Saturday, March 17, 2012

Divorced Parents' Ability to Designate Who Watches Children When Busy

Divorced clients often dislike whoever their ex-spouse has watching their children during the ex-spouse's residential time.  These clients then ask whether their ex-spouse has the legal authority to choose who cares for the children when the kids are supposed to be with the ex.  The answer is "usually they do have that right."  In the seminal case Magnusson v. Johannesson, 108 Wash.App. 109 (2001), Division I of Washington's Court of Appeals wrote that "[o]rdinarily, a parent may designate other caretakers even though the parenting plan makes no special finding or conclusion on the topic."
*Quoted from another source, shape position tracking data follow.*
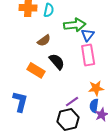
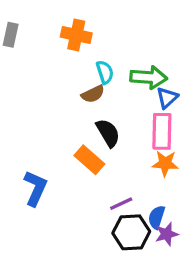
cyan semicircle: (49, 10) -> (105, 72), moved, turned -40
orange rectangle: (36, 70) -> (89, 160), moved
orange star: (96, 88) -> (165, 163), moved
black hexagon: (68, 120) -> (131, 232), moved

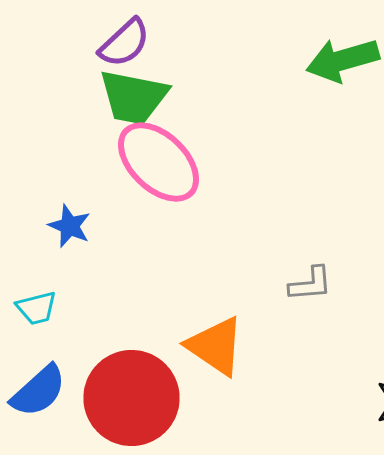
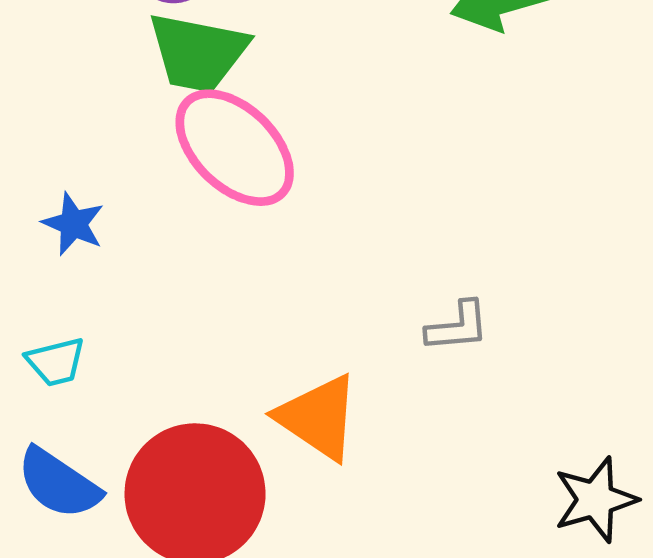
blue star: (70, 226) -> (73, 224), moved
blue semicircle: (38, 391) -> (59, 483), turned 76

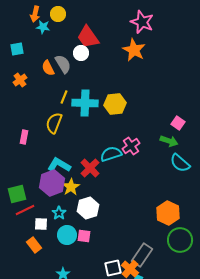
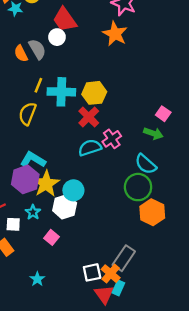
cyan semicircle: (180, 163) -> (146, 164), moved
red cross: (90, 168) -> (89, 117), moved
yellow star: (71, 187) -> (46, 184), size x1.4
cyan circle: (67, 235) -> (73, 190), moved
pink square: (84, 236) -> (52, 237), moved, turned 32
green circle: (180, 240) -> (138, 187), moved

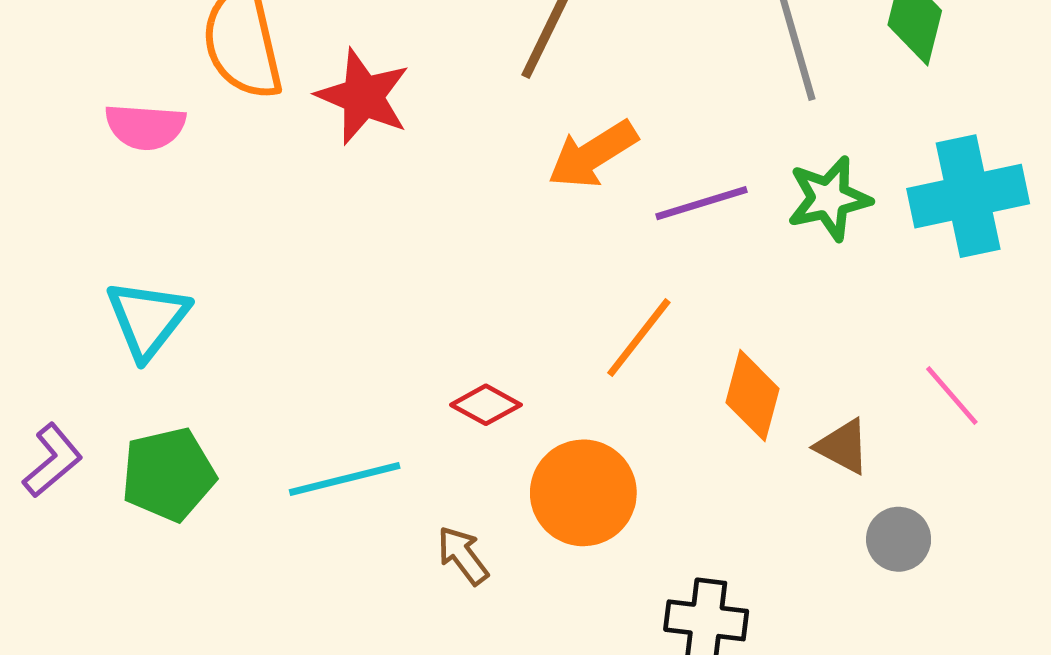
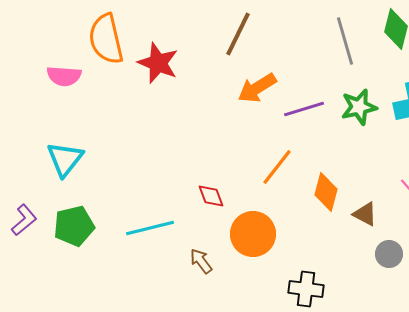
red diamond: (486, 405) -> (211, 196), turned 40

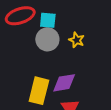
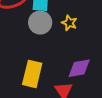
purple diamond: (64, 83) -> (79, 68), moved

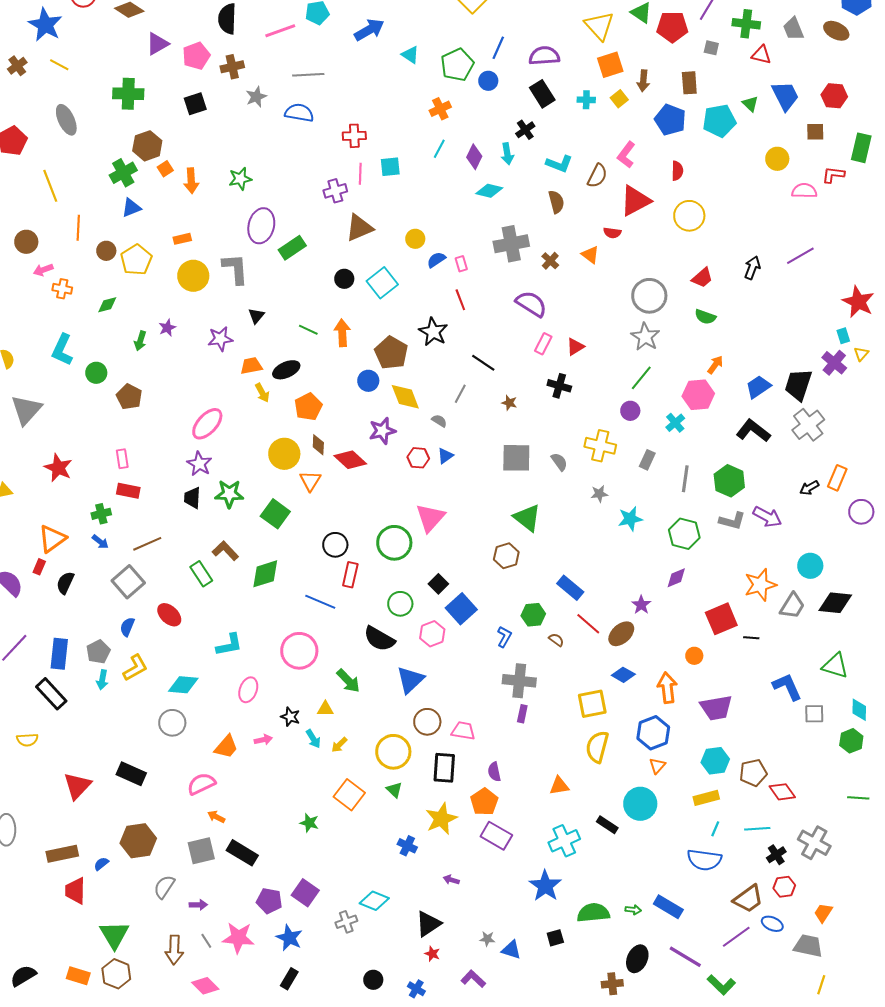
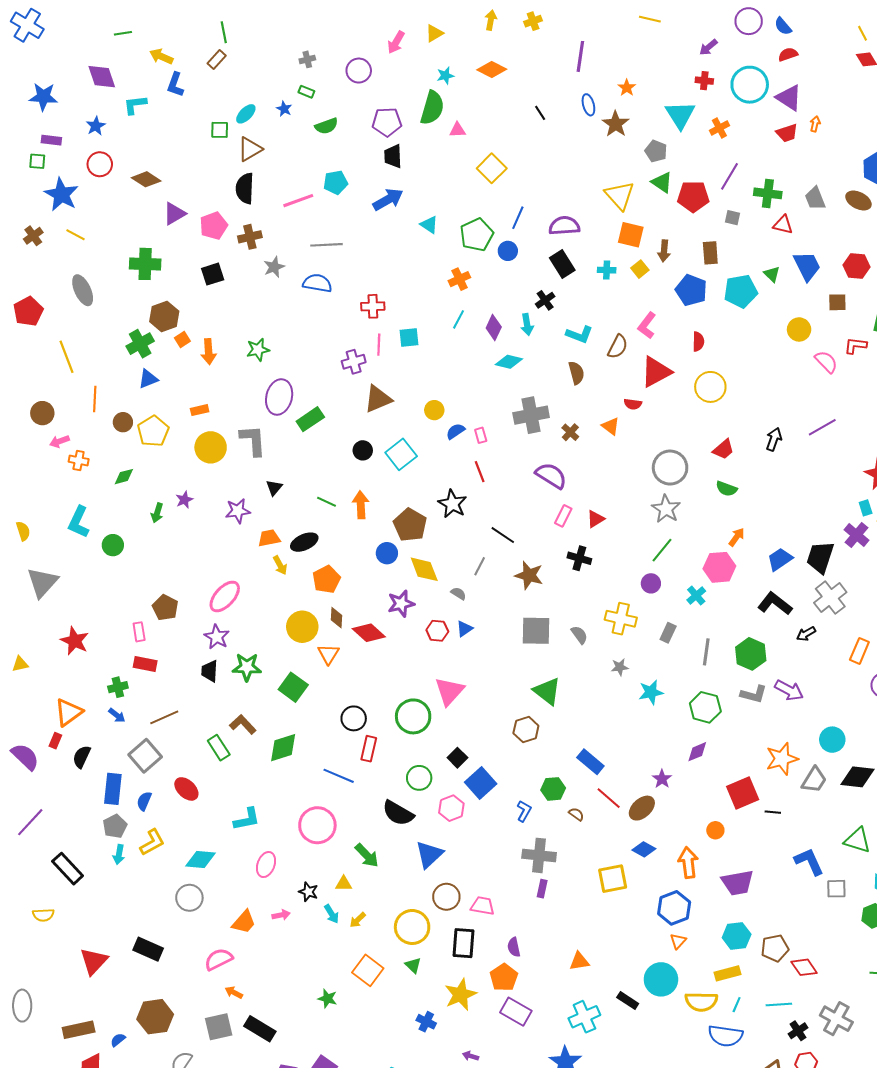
orange square: (610, 65) -> (631, 235), turned 32
pink semicircle: (804, 191) -> (826, 362), turned 45
brown pentagon: (129, 397) -> (165, 608), moved
brown star: (509, 403) -> (529, 575), size x1.8
black arrow: (809, 488) -> (806, 634), moved
blue rectangle: (59, 654) -> (113, 789), moved
yellow semicircle: (597, 747) -> (701, 1002), moved, turned -104

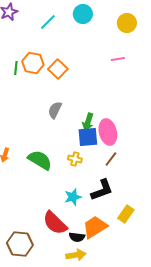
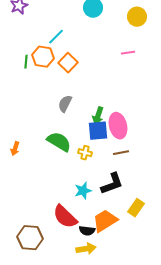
cyan line: (48, 22) -> (56, 37), moved
brown line: (111, 159) -> (121, 153), turned 42
green semicircle: (40, 160) -> (59, 142), moved

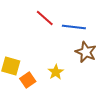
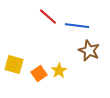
orange square: (28, 80) -> (39, 74), moved

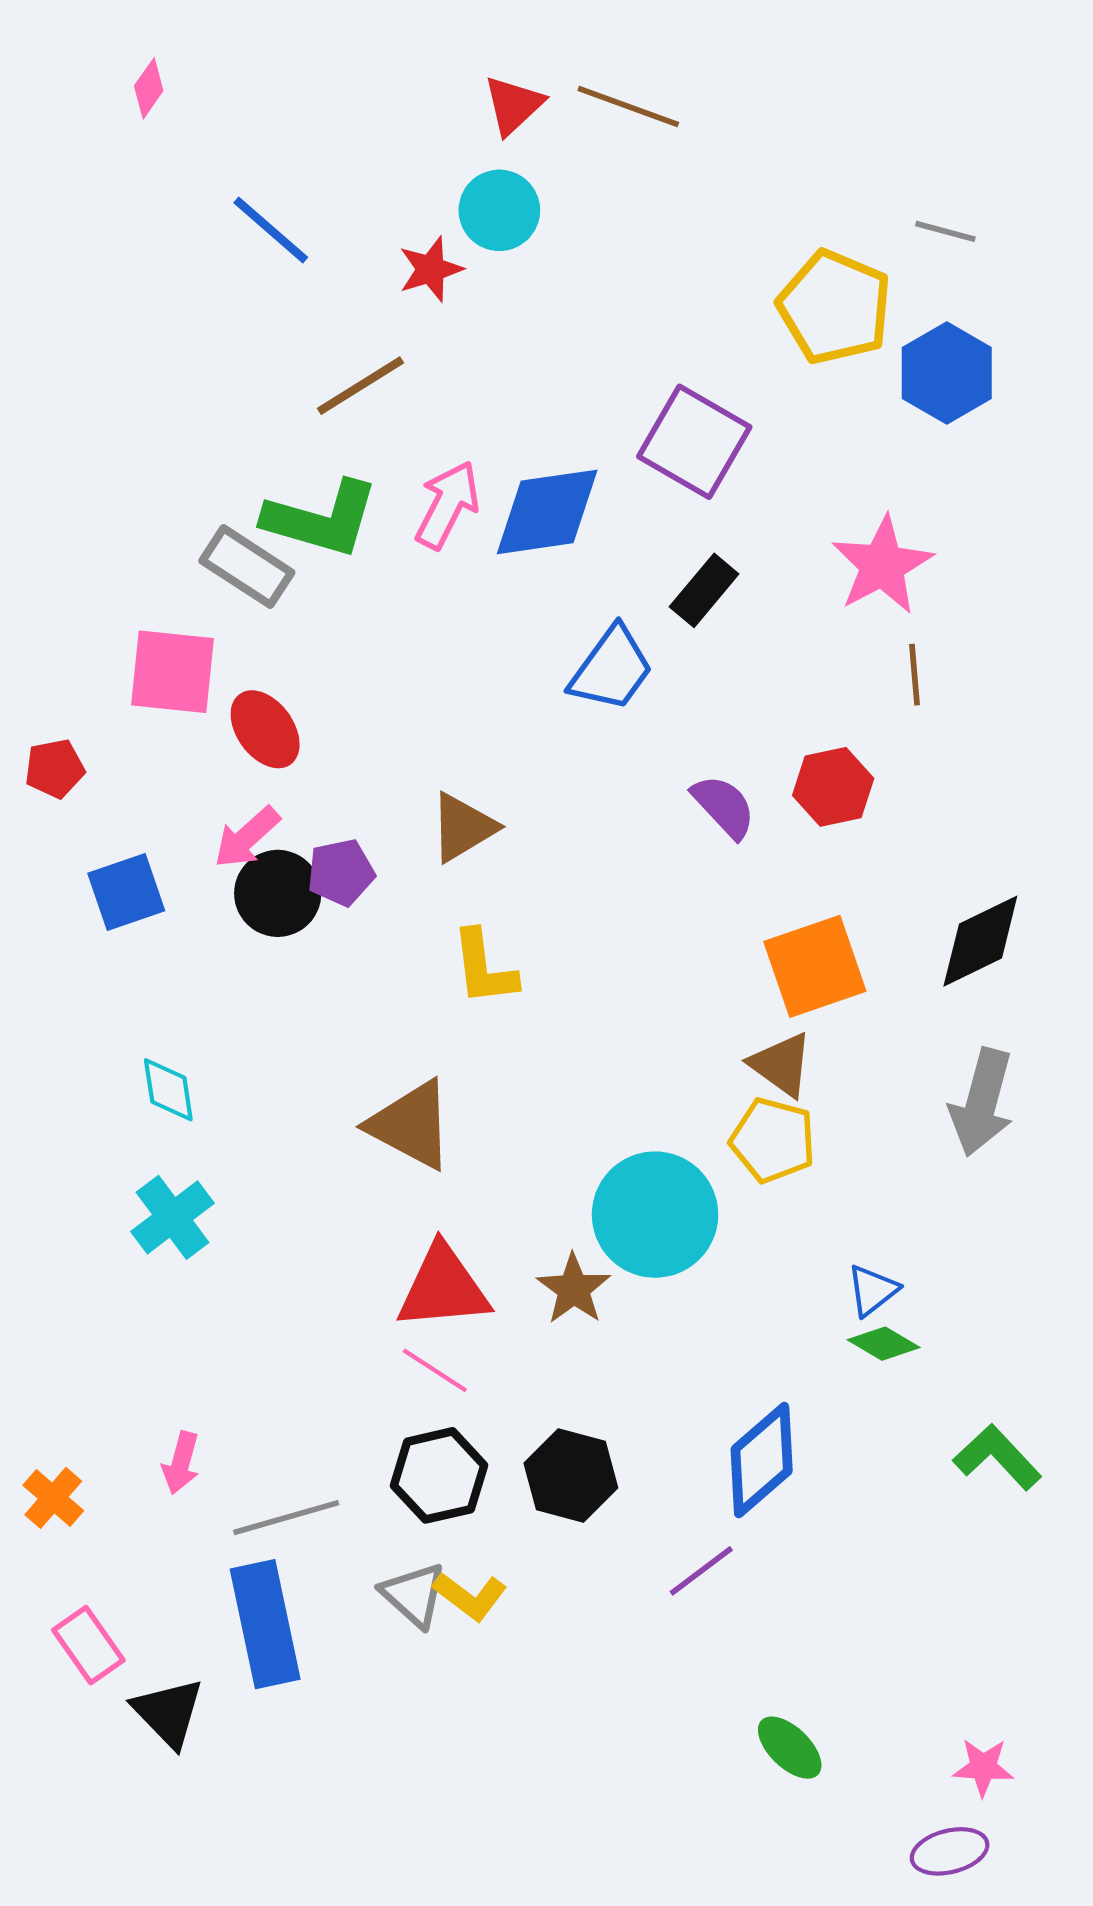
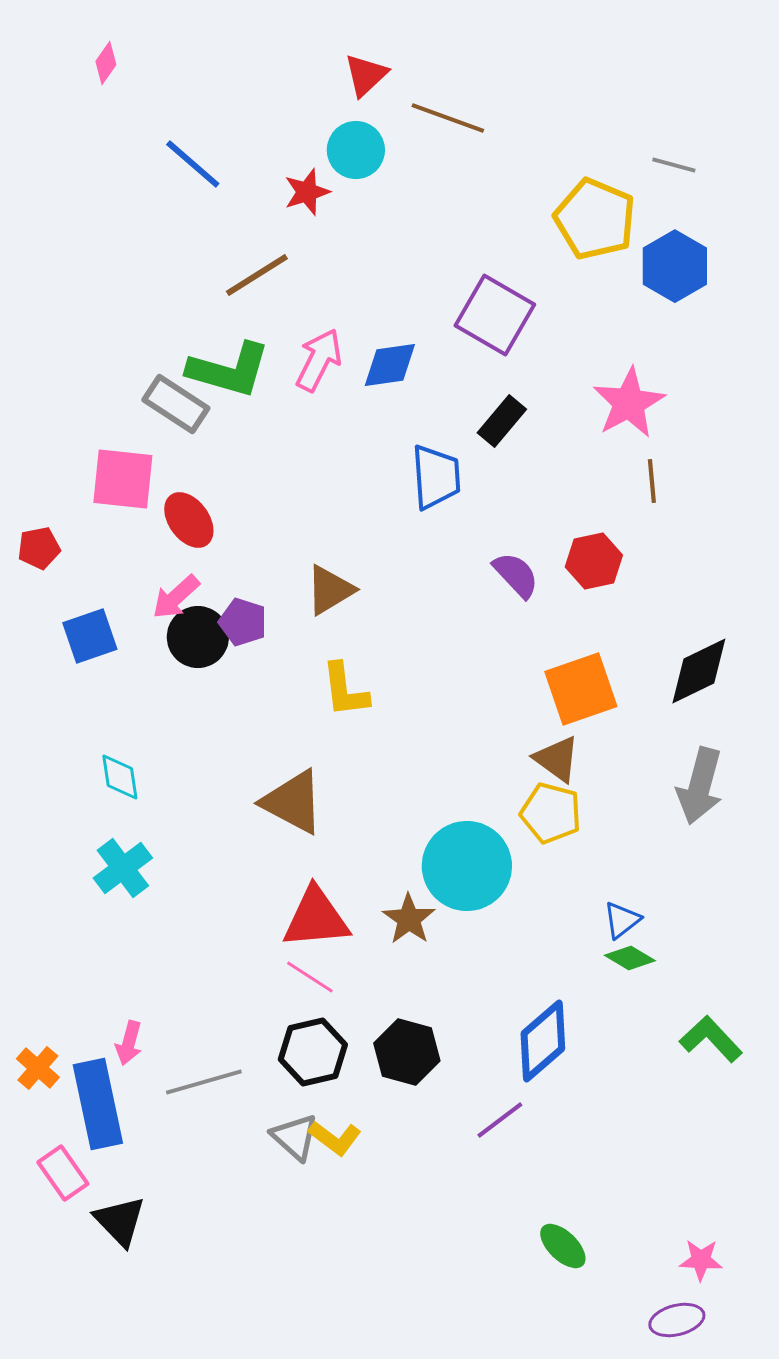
brown line: (628, 107) -> (448, 118), moved
blue diamond: (547, 512) -> (390, 365), size x0.7
blue trapezoid: (612, 669) -> (436, 477), turned -40
purple pentagon: (341, 872) -> (243, 622), turned 30
blue rectangle: (265, 1624) -> (98, 1104), moved

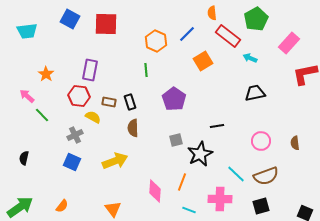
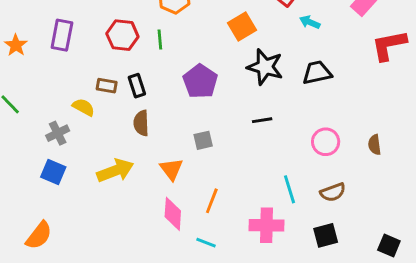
purple rectangle: (90, 70) -> (62, 35), moved
red hexagon: (79, 96) -> (122, 35), moved
black star: (200, 154) -> (265, 67), moved, turned -30
cyan line: (236, 174) -> (290, 189), turned 30
brown semicircle: (266, 176) -> (333, 192), size x0.7
orange semicircle: (62, 206) -> (39, 235), size x1.5
orange triangle: (113, 209) -> (171, 169), moved
cyan line: (189, 210) -> (206, 243), moved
Divorcing parents concerned about this issue have recourse, however.  Typically courts will write a "right of first refusal" into the parenting plan if one of the parents simply asks for it while the parenting plan is being formulated.  This "right of first refusal" requires the parents to offer the child to the other parent when the former parent is unable to watch the child him/herself.  If you are fearful of who your soon-to-be ex-spouse might have watch your child(ren), you should certainly consider requesting a right of first refusal.

Another option is to request that the parenting plan prohibit either parent from placing the child(ren) in the care of certain named people who are known to be dangerous.  For example, a divorcing spouse might ask the court to order a parenting plan provision that states "Neither parent shall expose the child to John Smith, who has two drug-related convictions."

Once the parenting plan is in place, concerned parents typically find themselves without much recourse except in extreme scenarios where the other parent places the child in the care of someone dangerous to the child's well-being.  Endangering the child can be reason for a domestic violence protection order.  Jeopardy to the child's well-being can also be reason to modify the parenting plan depending on the magnitude of the suspected harm.

If you read this post, you might also be interested in:

  1. Divorce in Snohomish County: A website offering free tips and explanations.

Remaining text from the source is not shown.